Under the Caribbean Sea
Rain, rain, go away. This was the mantra repeating in my head as we approached Bocas Water Sports Dive Center. It had been thunder storming all morning. Our boat captains, Leandro and Modesto, wisely postponed the trip by one hour, but the clouds looked just as ominous.
read more closeIn most circumstances, rain has no effect whatsoever on diving -- clearly, it doesn't rain underwater. (This fact becomes humorously obvious when you stop to think about it.) However, when lightning makes an appearance, all trips are called off.
Finally, Leandro decided to risk that the storm would get better and not worse. We boarded the boat and traveled for about an hour, with angry raindrops slamming into our faces like pellets from a BB gun. When the boat finally stopped, we were all cold, wet and cranky. "This had better be worth it," one of the children noted.

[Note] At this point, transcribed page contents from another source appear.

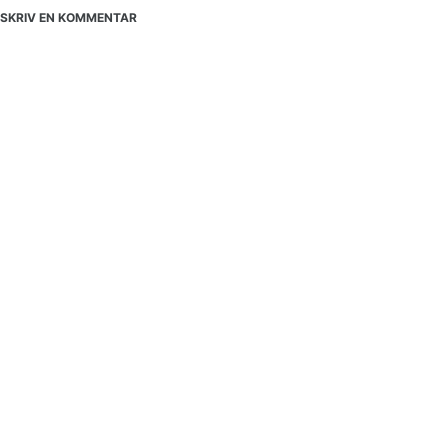
SKRIV EN KOMMENTAR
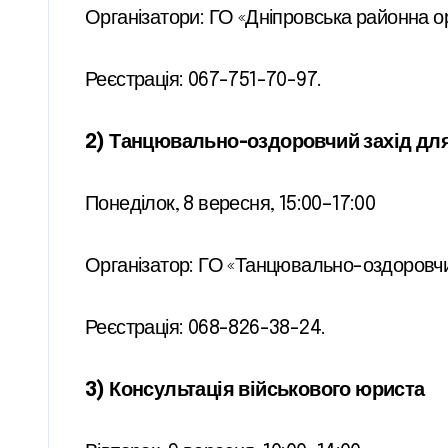
Організатори: ГО «Дніпровська районна орг
Реєстрація: 067-751-70-97.
2) Танцювально-оздоровчий захід для
Понеділок, 8 вересня, 15:00–17:00
Організатор: ГО «Танцювально-оздоровчи
Реєстрація: 068-826-38-24.
3) Консультація військового юриста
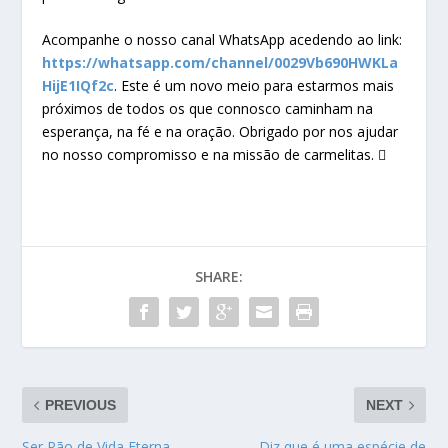
Acompanhe o nosso canal WhatsApp acedendo ao link:
https://whatsapp.com/channel/0029Vb690HWKLa
HijE1IQf2c
. Este é um novo meio para estarmos mais
próximos de todos os que connosco caminham na
esperança, na fé e na oração. Obrigado por nos ajudar
no nosso compromisso e na missão de carmelitas. 
SHARE:
PREVIOUS
NEXT
Ser Pão de Vida Eterna
Diz que é uma espécie de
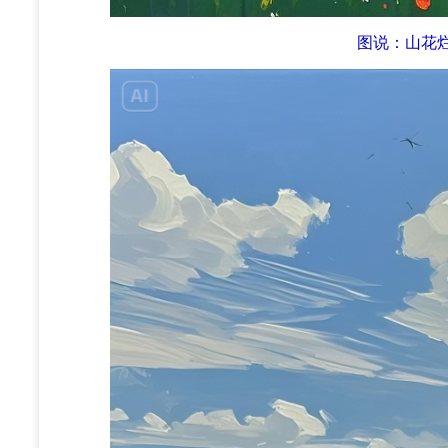
图说：山花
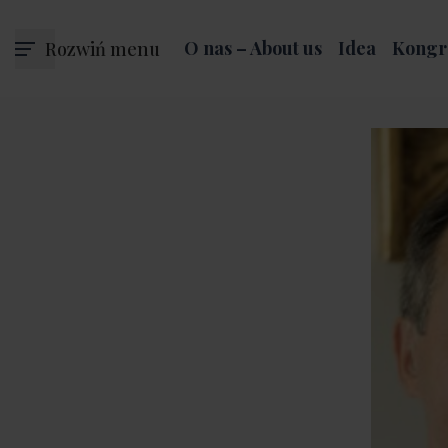
Rozwiń menu
O nas – About us
Idea
Kongr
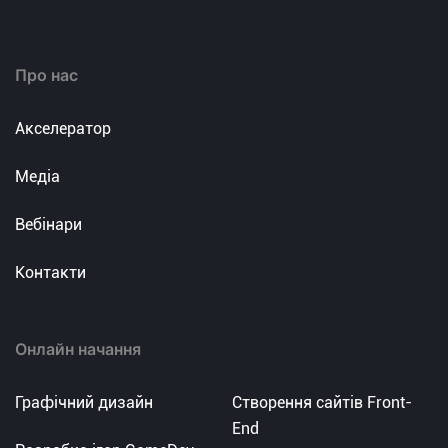
Про нас
Акселератор
Медіа
Вебінари
Контакти
Онлайн начання
Графічний дизайн
Створення сайтів Front-
End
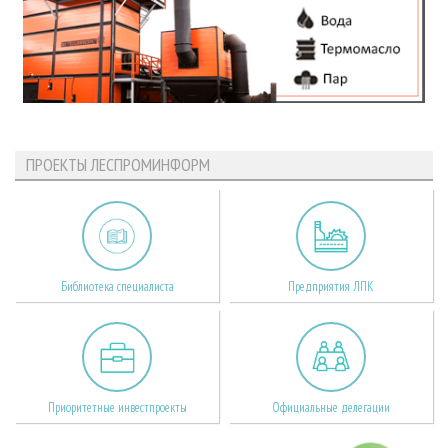
ПРОЕКТЫ ЛЕСПРОМИНФОРМ
Библиотека специалиста
Предприятия ЛПК
Приоритетные инвестпроекты
Официальные делегации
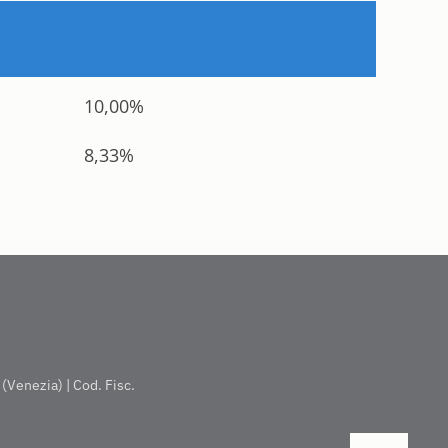
10,00%
8,33%
(Venezia) | Cod. Fisc.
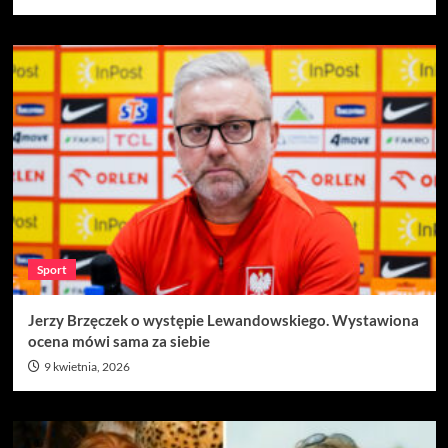
Sport
Jerzy Brzęczek o występie Lewandowskiego. Wystawiona
ocena mówi sama za siebie
9 kwietnia, 2026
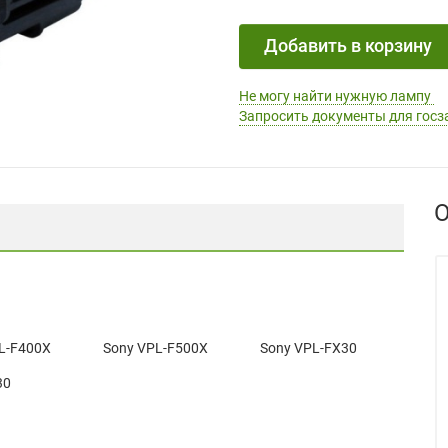
Добавить в корзину
Не могу найти нужную лампу
Запросить документы для госз
О
L-F400X
Sony VPL-F500X
Sony VPL-FX30
30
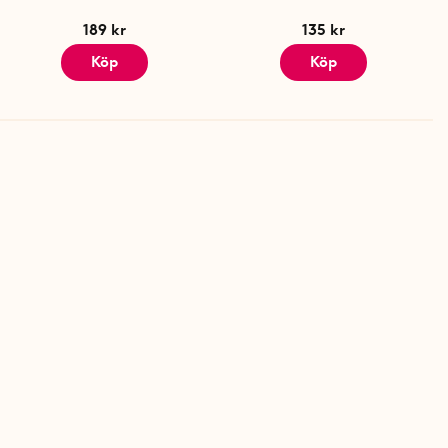
189 kr
135 kr
Köp
Köp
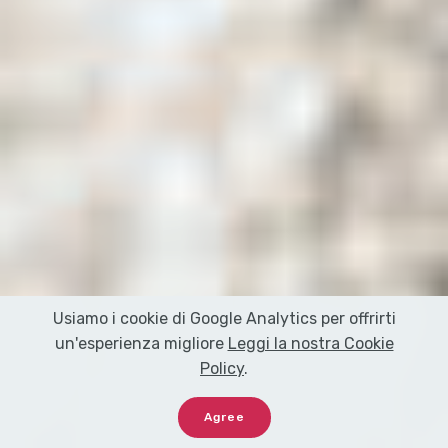
Usiamo i cookie di Google Analytics per offrirti
un'esperienza migliore
Leggi la nostra Cookie
Policy
.
Agree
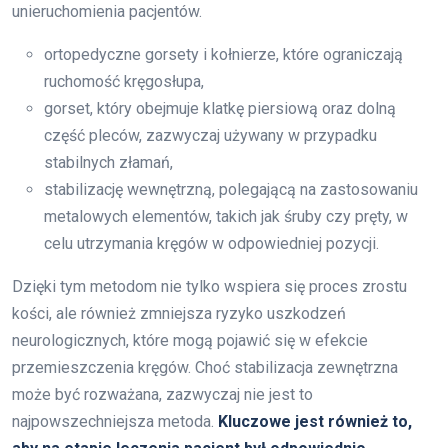
unieruchomienia pacjentów.
ortopedyczne gorsety i kołnierze, które ograniczają
ruchomość kręgosłupa,
gorset, który obejmuje klatkę piersiową oraz dolną
część pleców, zazwyczaj używany w przypadku
stabilnych złamań,
stabilizację wewnętrzną, polegającą na zastosowaniu
metalowych elementów, takich jak śruby czy pręty, w
celu utrzymania kręgów w odpowiedniej pozycji.
Dzięki tym metodom nie tylko wspiera się proces zrostu
kości, ale również zmniejsza ryzyko uszkodzeń
neurologicznych, które mogą pojawić się w efekcie
przemieszczenia kręgów. Choć stabilizacja zewnętrzna
może być rozważana, zazwyczaj nie jest to
najpowszechniejsza metoda.
Kluczowe jest również to,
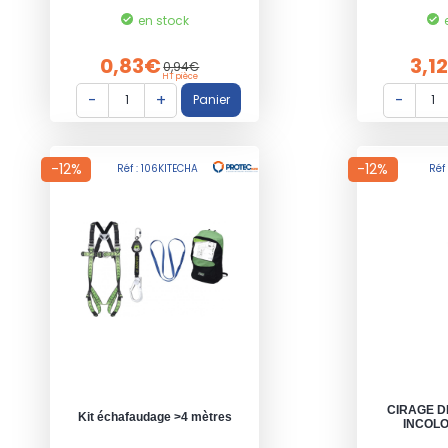
en stock
0,83€
3,1
0,94€
HT pièce
-12%
-12%
Réf : 106KITECHA
Réf
CIRAGE D
Kit échafaudage >4 mètres
INCOLO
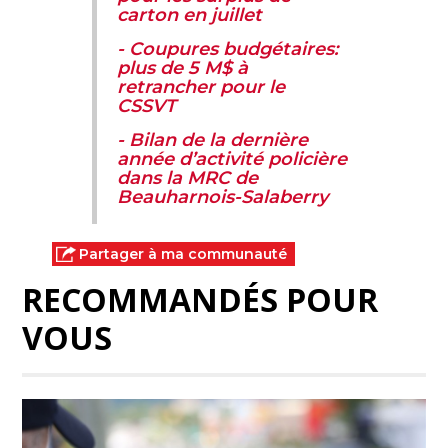
carton en juillet
- Coupures budgétaires:
plus de 5 M$ à
retrancher pour le
CSSVT
- Bilan de la dernière
année d’activité policière
dans la MRC de
Beauharnois-Salaberry
Partager à ma communauté
RECOMMANDÉS POUR
VOUS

Thankfully, it was. In fact, to say that the ride was worth it would be a dramatic understatement. Despite the damp, dark weather above the surface, the panoramas 50 feet under the sea were nothing but bright rainbows of color. I studied fat, icky sea slugs and an underwater clover patch, while Leandro passed time playing with a gigantic upside-down jellyfish that looked like a bunch of cabbage leaves glued to a disc. Many species that I had never seen before were positively fascinating. The seascape truly felt like a scene from Disney's The Little Mermaid.
I was shocked by how much smaller but brighter the tropical fish are on the Caribbean coast in comparison to those of the Pacific. Even some of the exact same species were tinier but so much more vibrant in color -- particularly the male and female parrotfish. Interestingly enough, I found that parrotfish personalities also vary from one coast to the other. Here, they are notably more skittish and high strung than their big, brave brothers on the Pacific.
For me, the most breathtaking aspect of diving on this side of the country was the vast array of coral gardens: soft corals, hard corals, and neon green corals that looked like mazes and handcrafted pottery. Nature's underwater artistry truly sparks the imagination, and everywhere I looked witch's cauldrons, castles, and giant alien-cerebrums manifested themselves in my mind's eye. Such variations of color and shape simply do not exist on the Pacific (at least not to my knowledge). Despite the vast quantities of underwater plants, I also noticed a striking absence of fish. The few schools that we did see were much smaller in size.
After what seemed like 15 minutes, Leandro signaled for me to ascend. I checked his dive computer: we had been underwater for 51 minutes. Time flies when you're sucking air from a self-contained underwater breathing apparatus. As we neared the top, I noticed thousands of little raindrops bouncing off of the ocean's surface. Experiencing raindrops from this reversed perspective -- exactly opposite of how I normally view the rain -- was completely surreal. All thoughts and worries cleared our heads for the few moments that Leandro and I stared upward, open mouthed.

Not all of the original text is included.